### EXERCISE REQUIREMENTS:
Which of the lines in the data mention the string "chiuso"? List them all.

### GIVEN RECORDS:

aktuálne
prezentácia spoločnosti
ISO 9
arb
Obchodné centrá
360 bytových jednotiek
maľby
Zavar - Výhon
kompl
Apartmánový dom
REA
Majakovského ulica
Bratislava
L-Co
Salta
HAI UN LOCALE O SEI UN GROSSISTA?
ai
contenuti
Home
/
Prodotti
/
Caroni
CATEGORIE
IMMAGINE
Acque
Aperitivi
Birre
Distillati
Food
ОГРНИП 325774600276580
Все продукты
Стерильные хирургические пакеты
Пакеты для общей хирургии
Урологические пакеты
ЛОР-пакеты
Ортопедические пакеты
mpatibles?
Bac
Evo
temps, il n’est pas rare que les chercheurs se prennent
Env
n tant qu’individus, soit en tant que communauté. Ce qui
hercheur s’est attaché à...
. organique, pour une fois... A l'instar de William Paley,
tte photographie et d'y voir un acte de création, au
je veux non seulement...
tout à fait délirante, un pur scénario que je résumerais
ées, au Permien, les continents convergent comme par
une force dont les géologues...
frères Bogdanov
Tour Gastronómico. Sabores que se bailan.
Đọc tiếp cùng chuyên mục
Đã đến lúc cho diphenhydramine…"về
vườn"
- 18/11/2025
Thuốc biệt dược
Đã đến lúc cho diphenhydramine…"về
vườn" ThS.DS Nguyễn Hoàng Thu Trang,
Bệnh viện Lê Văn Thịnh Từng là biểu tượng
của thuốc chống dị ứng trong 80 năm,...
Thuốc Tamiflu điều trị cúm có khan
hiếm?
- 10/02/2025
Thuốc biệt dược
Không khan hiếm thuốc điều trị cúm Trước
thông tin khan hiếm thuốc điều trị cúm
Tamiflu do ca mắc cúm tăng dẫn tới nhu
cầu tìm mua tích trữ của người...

...

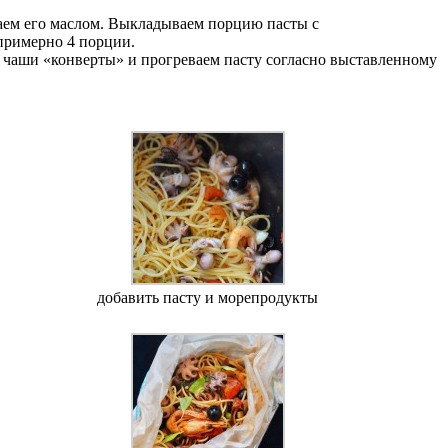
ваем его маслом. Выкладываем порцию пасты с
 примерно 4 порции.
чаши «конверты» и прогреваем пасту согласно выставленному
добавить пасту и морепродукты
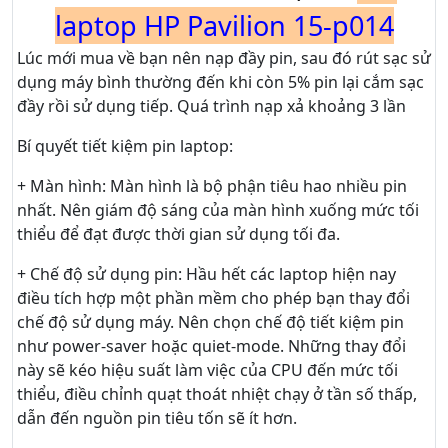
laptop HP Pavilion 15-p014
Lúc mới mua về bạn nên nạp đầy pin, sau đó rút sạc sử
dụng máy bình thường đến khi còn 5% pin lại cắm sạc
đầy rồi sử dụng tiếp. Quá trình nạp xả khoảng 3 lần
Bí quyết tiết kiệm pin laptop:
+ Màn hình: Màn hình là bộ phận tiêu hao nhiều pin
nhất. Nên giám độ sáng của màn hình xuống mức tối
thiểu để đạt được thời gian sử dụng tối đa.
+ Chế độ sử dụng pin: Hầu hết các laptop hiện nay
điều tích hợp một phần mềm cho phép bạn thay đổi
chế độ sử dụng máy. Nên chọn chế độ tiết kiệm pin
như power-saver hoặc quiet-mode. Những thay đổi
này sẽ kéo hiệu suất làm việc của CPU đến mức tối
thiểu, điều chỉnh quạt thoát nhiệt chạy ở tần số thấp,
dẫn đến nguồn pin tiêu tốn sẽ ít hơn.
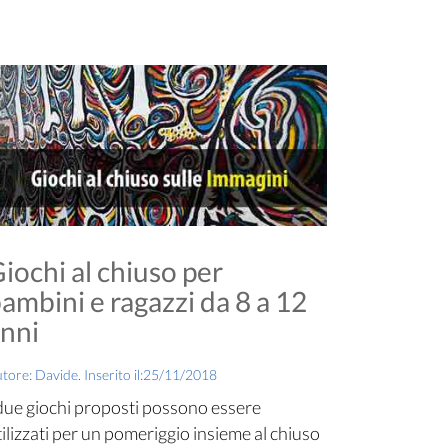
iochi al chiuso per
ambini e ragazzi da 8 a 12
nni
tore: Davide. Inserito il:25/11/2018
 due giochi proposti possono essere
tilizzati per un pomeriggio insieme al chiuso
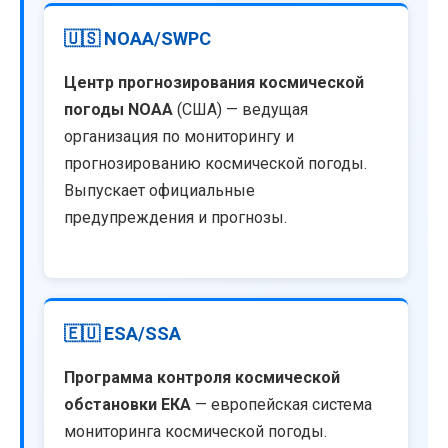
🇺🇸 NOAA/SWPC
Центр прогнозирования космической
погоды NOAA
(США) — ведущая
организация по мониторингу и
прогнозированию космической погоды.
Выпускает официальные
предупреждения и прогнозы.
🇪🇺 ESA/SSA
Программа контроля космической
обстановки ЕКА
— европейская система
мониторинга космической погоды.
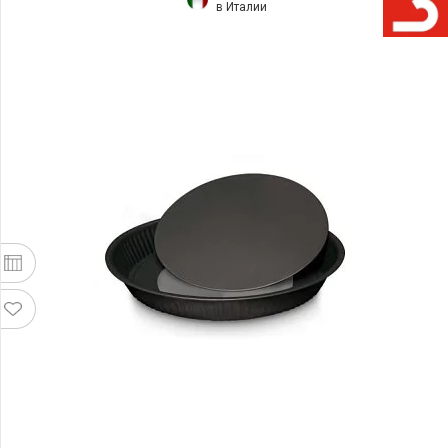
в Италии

### OUTPUT FOR THIS EXERCISE:
iochi al chiuso per
tilizzati per un pomeriggio insieme al chiuso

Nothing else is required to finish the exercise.